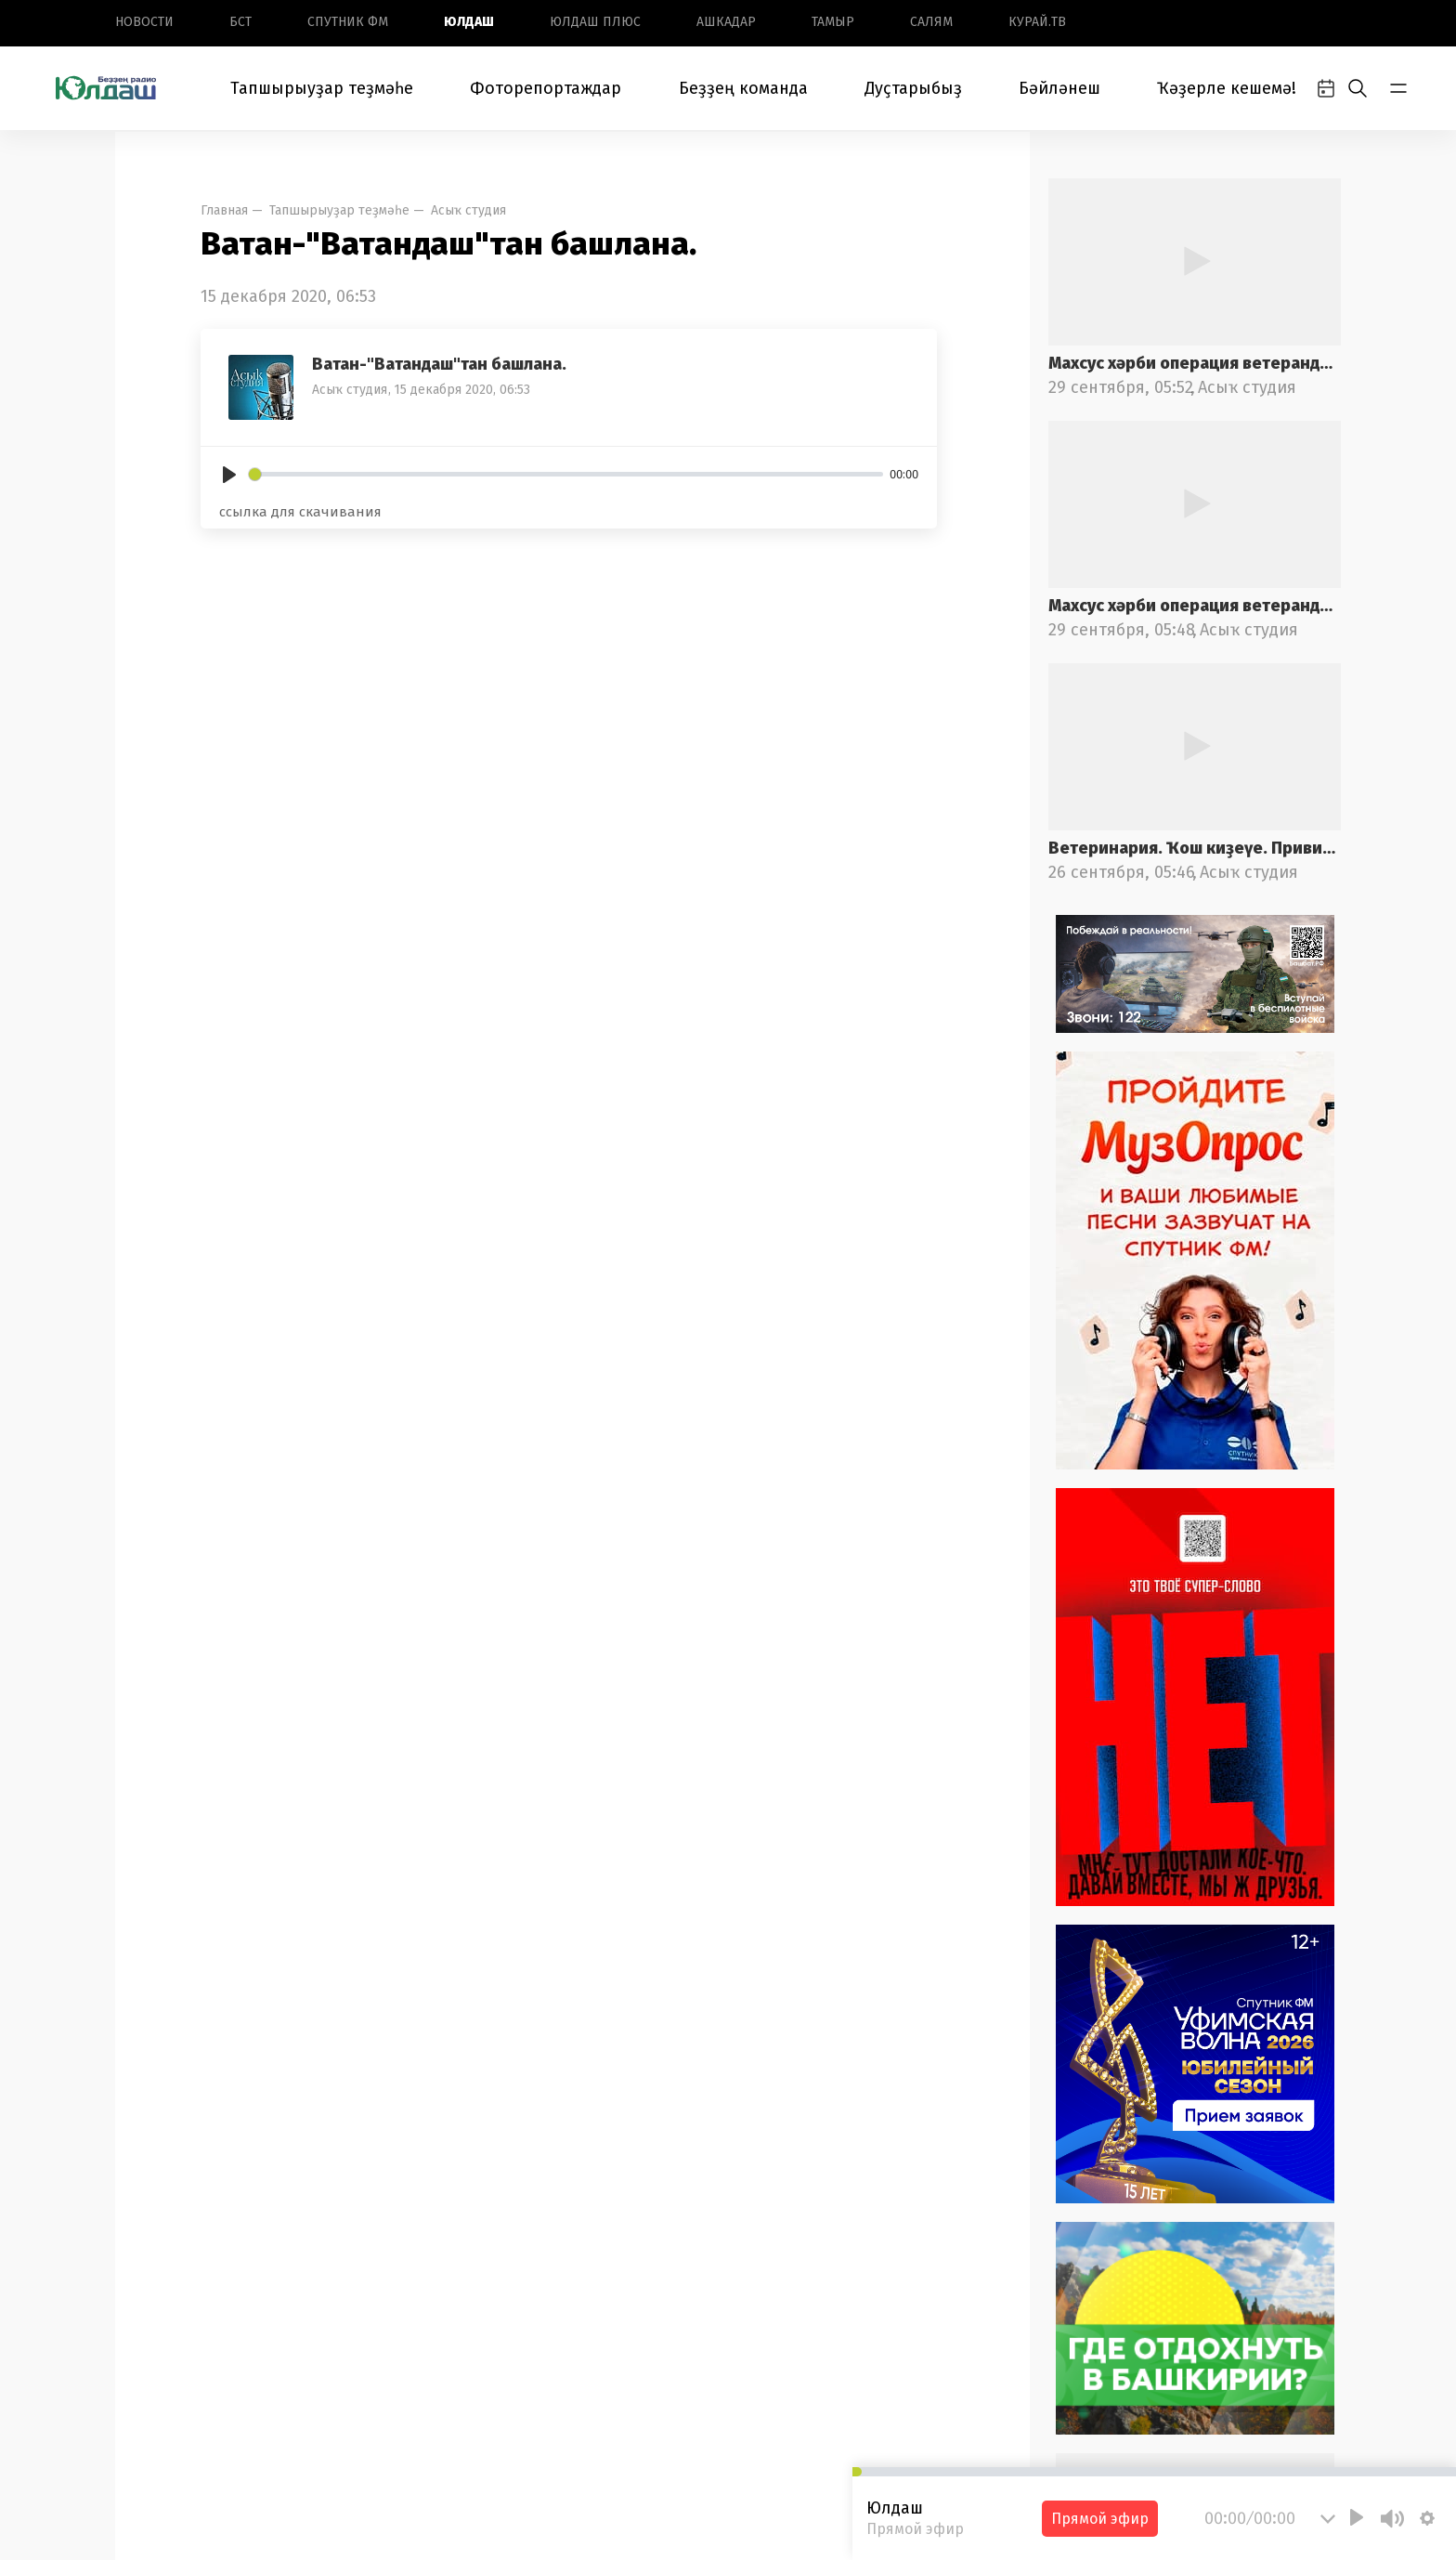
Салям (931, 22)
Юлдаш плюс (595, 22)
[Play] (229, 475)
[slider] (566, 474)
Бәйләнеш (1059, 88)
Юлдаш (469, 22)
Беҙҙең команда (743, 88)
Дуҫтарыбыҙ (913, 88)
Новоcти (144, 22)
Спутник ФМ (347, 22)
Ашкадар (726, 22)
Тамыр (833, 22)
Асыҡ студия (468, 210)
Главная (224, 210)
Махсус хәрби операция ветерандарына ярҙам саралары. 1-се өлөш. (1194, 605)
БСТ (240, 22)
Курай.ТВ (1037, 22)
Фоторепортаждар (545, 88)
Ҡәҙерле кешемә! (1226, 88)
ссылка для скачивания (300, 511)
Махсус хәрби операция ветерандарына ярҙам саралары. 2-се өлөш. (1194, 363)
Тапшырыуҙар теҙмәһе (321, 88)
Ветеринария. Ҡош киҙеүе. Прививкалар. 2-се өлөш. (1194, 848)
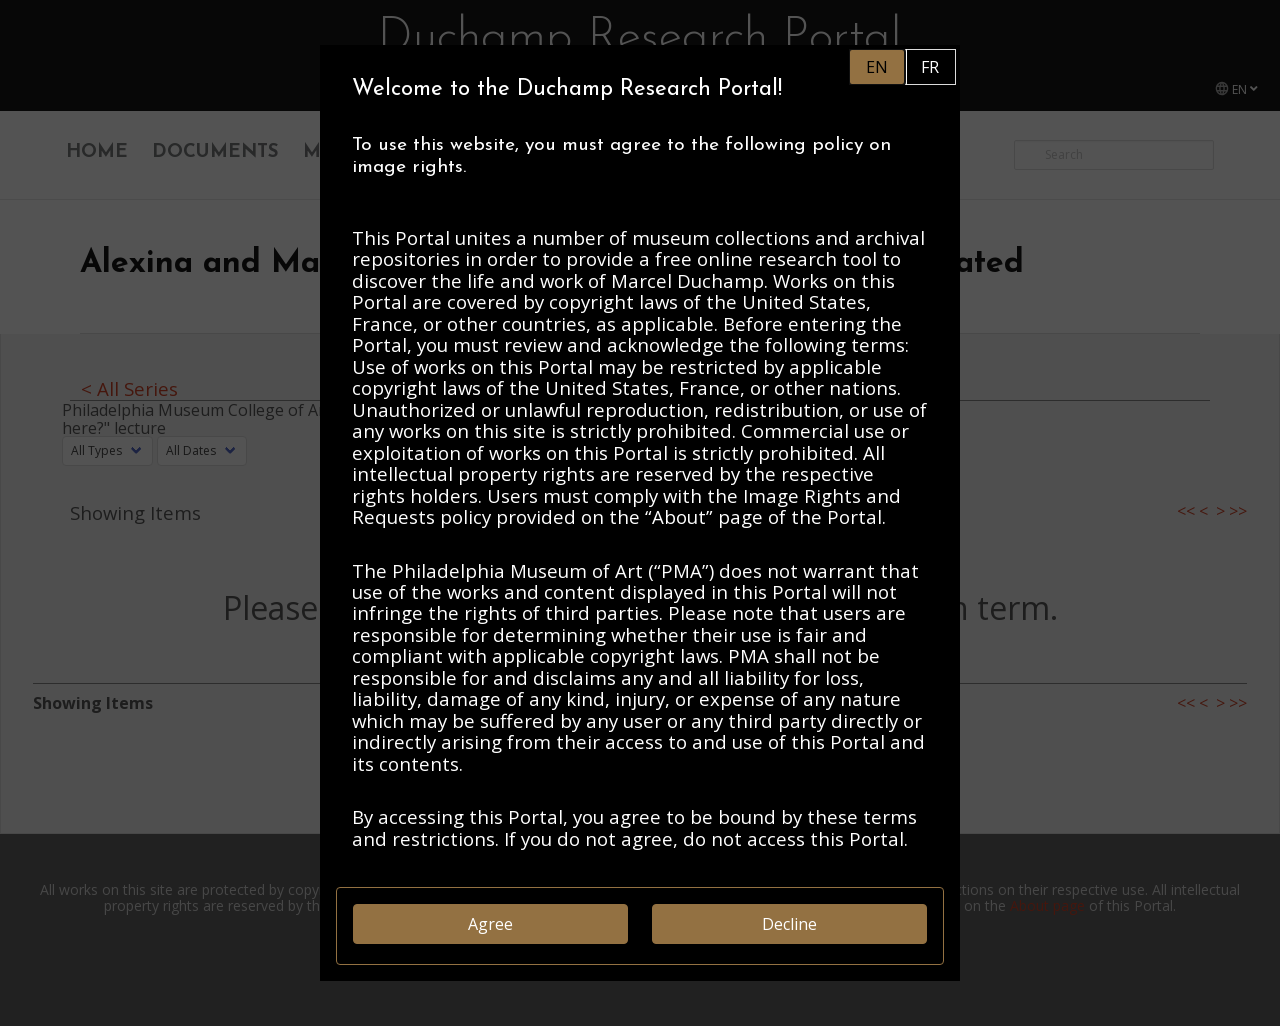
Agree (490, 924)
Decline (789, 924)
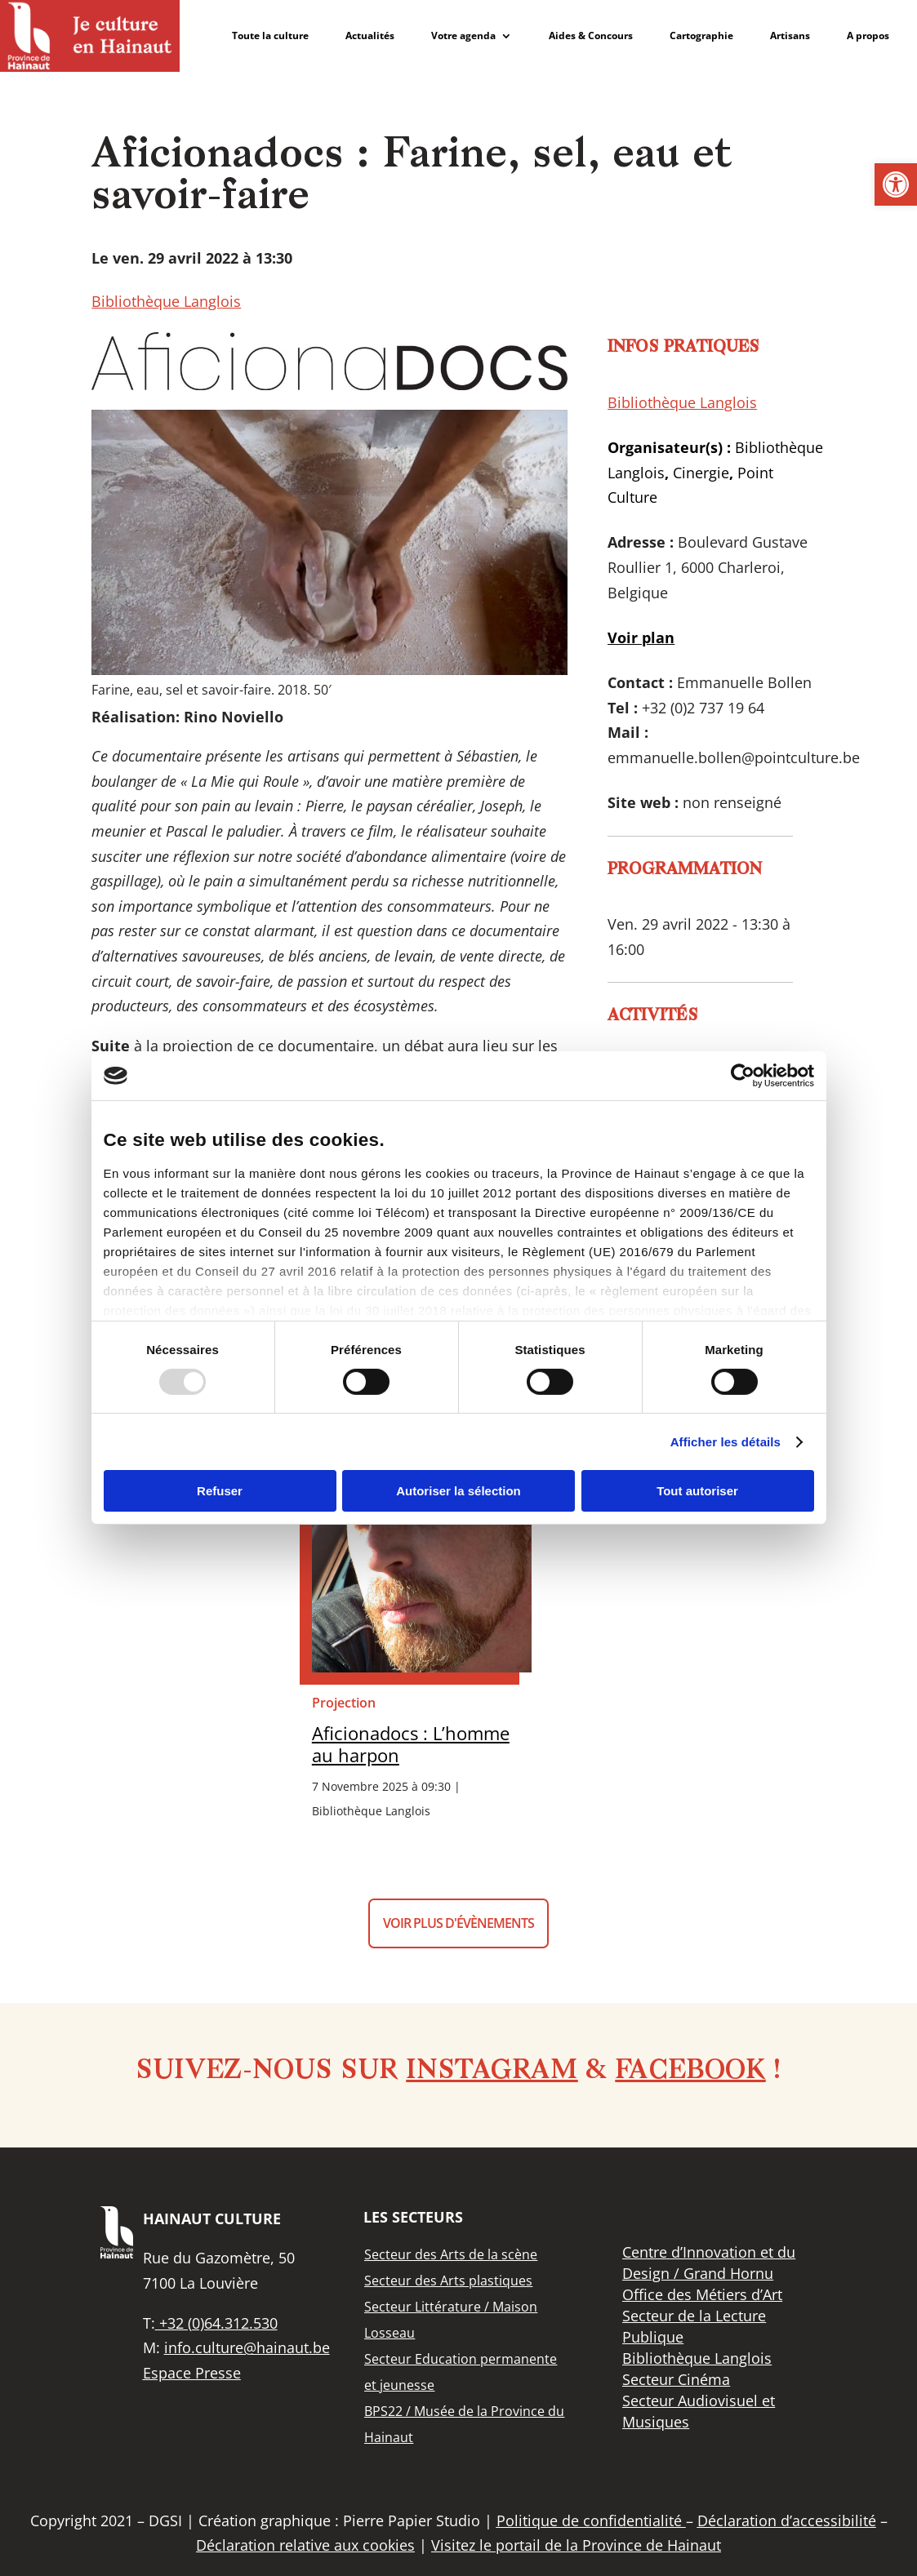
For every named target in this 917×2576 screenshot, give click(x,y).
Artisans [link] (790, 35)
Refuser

━━━━━━━━

Give the entries above again word for word, without the pictures.

Салям (931, 22)
Юлдаш плюс (595, 22)
[Play] (229, 475)
[slider] (566, 474)
Бәйләнеш (1059, 88)
Юлдаш (469, 22)
Беҙҙең команда (743, 88)
Дуҫтарыбыҙ (913, 88)
Новоcти (144, 22)
Спутник ФМ (347, 22)
Ашкадар (726, 22)
Тамыр (833, 22)
Асыҡ студия (468, 210)
Главная (224, 210)
Махсус хәрби операция ветерандарына ярҙам саралары. 1-се өлөш. (1194, 605)
БСТ (240, 22)
Курай.ТВ (1037, 22)
Фоторепортаждар (545, 88)
Ҡәҙерле кешемә! (1226, 88)
ссылка для скачивания (300, 511)
Махсус хәрби операция ветерандарына ярҙам саралары. 2-се өлөш. (1194, 363)
Тапшырыуҙар теҙмәһе (321, 88)
Ветеринария. Ҡош киҙеүе. Прививкалар. 2-се өлөш. (1194, 848)
Agree (490, 924)
Decline (789, 924)
For every named target in this 917×2576 screenshot, give click(x,y).
Artisans [link] (790, 35)
Refuser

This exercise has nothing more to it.